**AIM OF THE TASK**
Span requested from the data below: the line with "ssions, complications, and" through the line with "Machine transcription", both included. Give only these lines again, exactly, and leave every picture out.

[Extracted page text data]
•••••

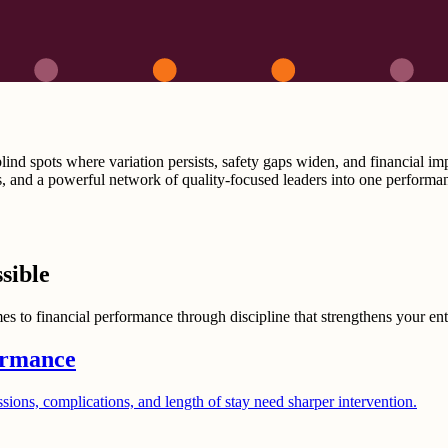
ind spots where variation persists, safety gaps widen, and financial im
, and a powerful network of quality-focused leaders into one performan
sible
s to financial performance through discipline that strengthens your enti
ormance
ssions, complications, and length of stay need sharper intervention.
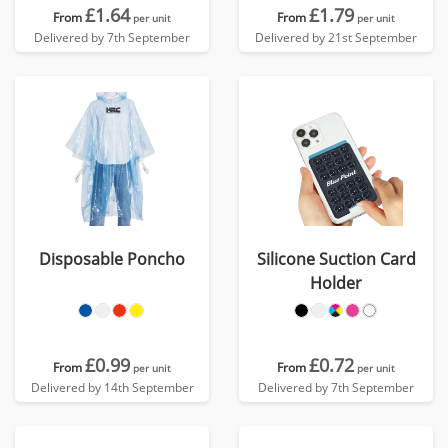
£1.64
£1.79
From
From
per unit
per unit
Delivered by 7th September
Delivered by 21st September
Disposable Poncho
Silicone Suction Card
Holder
£0.99
£0.72
From
From
per unit
per unit
Delivered by 14th September
Delivered by 7th September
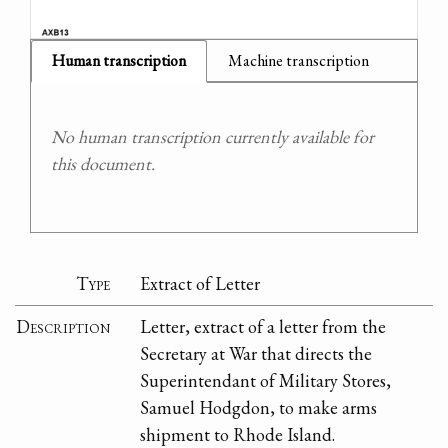
Human transcription
Machine transcription
No human transcription currently available for
this document.
Type
Extract of Letter
Description
Letter, extract of a letter from the
Secretary at War that directs the
Superintendant of Military Stores,
Samuel Hodgdon, to make arms
shipment to Rhode Island.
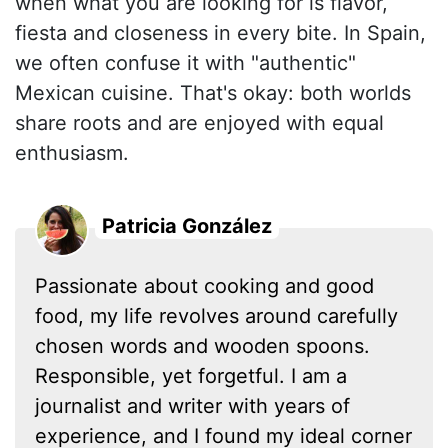
when what you are looking for is flavor,
fiesta and closeness in every bite. In Spain,
we often confuse it with "authentic"
Mexican cuisine. That's okay: both worlds
share roots and are enjoyed with equal
enthusiasm.
Patricia González
Passionate about cooking and good
food, my life revolves around carefully
chosen words and wooden spoons.
Responsible, yet forgetful. I am a
journalist and writer with years of
experience, and I found my ideal corner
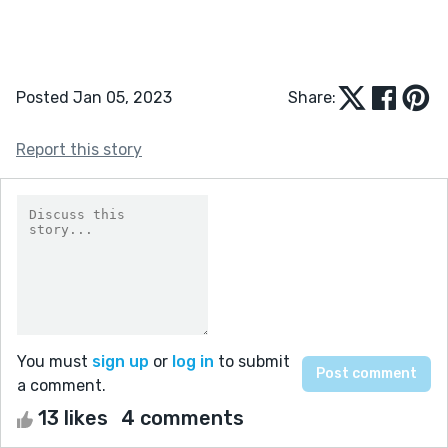
Posted Jan 05, 2023
Share:
Report this story
You must
sign up
or
log in
to submit
a comment.
13 likes
4 comments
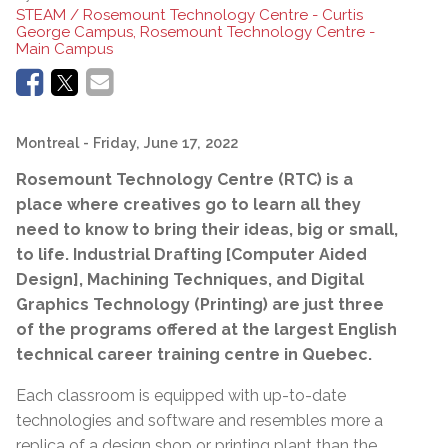
STEAM / Rosemount Technology Centre - Curtis
George Campus, Rosemount Technology Centre -
Main Campus
Montreal
- Friday, June 17, 2022
Rosemount Technology Centre (RTC) is a
place where creatives go to
learn all they
need to know to bring their ideas, big or small,
to life. Industrial Drafting [Computer Aided
Design], Machining Techniques, and Digital
Graphics Technology (Printing) are just three
of the programs offered at the largest English
technical career training centre in Quebec.
Each classroom is equipped with up-to-date
technologies and software and resembles more a
replica of a design shop or printing plant than the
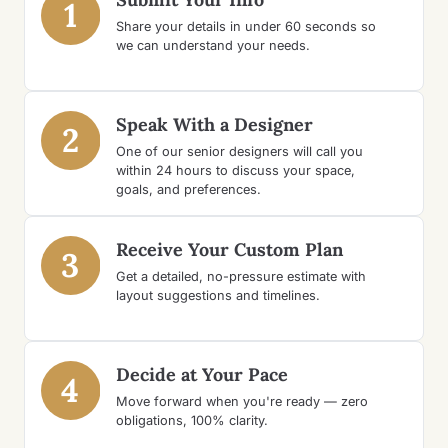
1
Share your details in under 60 seconds so
we can understand your needs.
Speak With a Designer
2
One of our senior designers will call you
within 24 hours to discuss your space,
goals, and preferences.
Receive Your Custom Plan
3
Get a detailed, no-pressure estimate with
layout suggestions and timelines.
Decide at Your Pace
4
Move forward when you're ready — zero
obligations, 100% clarity.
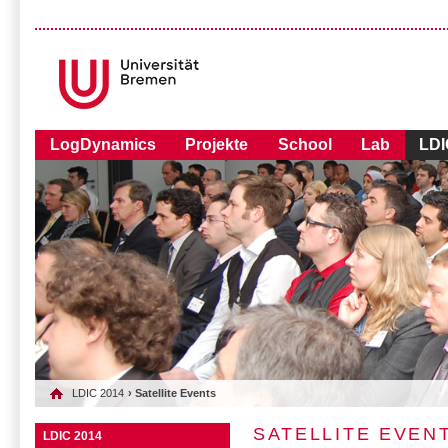
LogDynamics
Projekte
School
Lab
LDI
LDIC 2014
› Satellite Events
SATELLITE EVEN
LDIC 2014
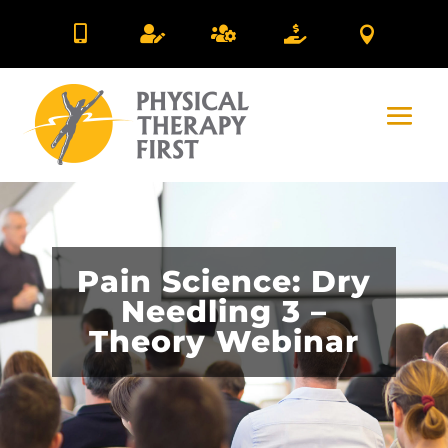





Pain Science: Dry
Needling 3 –
Theory Webinar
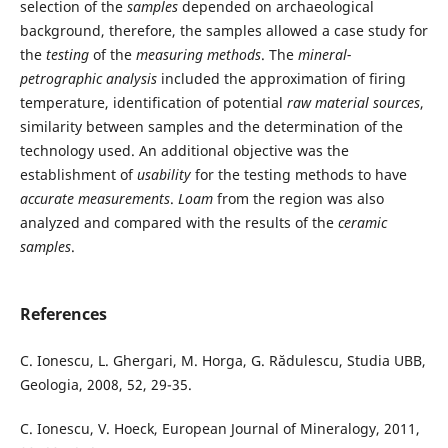
selection of the
samples
depended on archaeological
background, therefore, the samples allowed a case study for
the
testing
of the
measuring methods
. The
mineral-
petrographic analysis
included the approximation of firing
temperature, identification of potential
raw material sources
,
similarity between samples and the determination of the
technology used. An additional objective was the
establishment of
usability
for the testing methods to have
accurate measurements
.
Loam
from the region was also
analyzed and compared with the results of the
ceramic
samples
.
References
C. Ionescu, L. Ghergari, M. Horga, G. Rădulescu, Studia UBB,
Geologia, 2008, 52, 29-35.
C. Ionescu, V. Hoeck, European Journal of Mineralogy, 2011,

•••••

**WRITTEN SOLUTION**
ssions, complications, and length of stay need sharper intervention.
£1.64
£1.79
From
From
per unit
per unit
Delivered by 7th September
Delivered by 21st September
Disposable Poncho
Silicone Suction Card
Holder
£0.99
£0.72
From
From
per unit
per unit
Delivered by 14th September
Delivered by 7th September
Human transcription
Machine transcription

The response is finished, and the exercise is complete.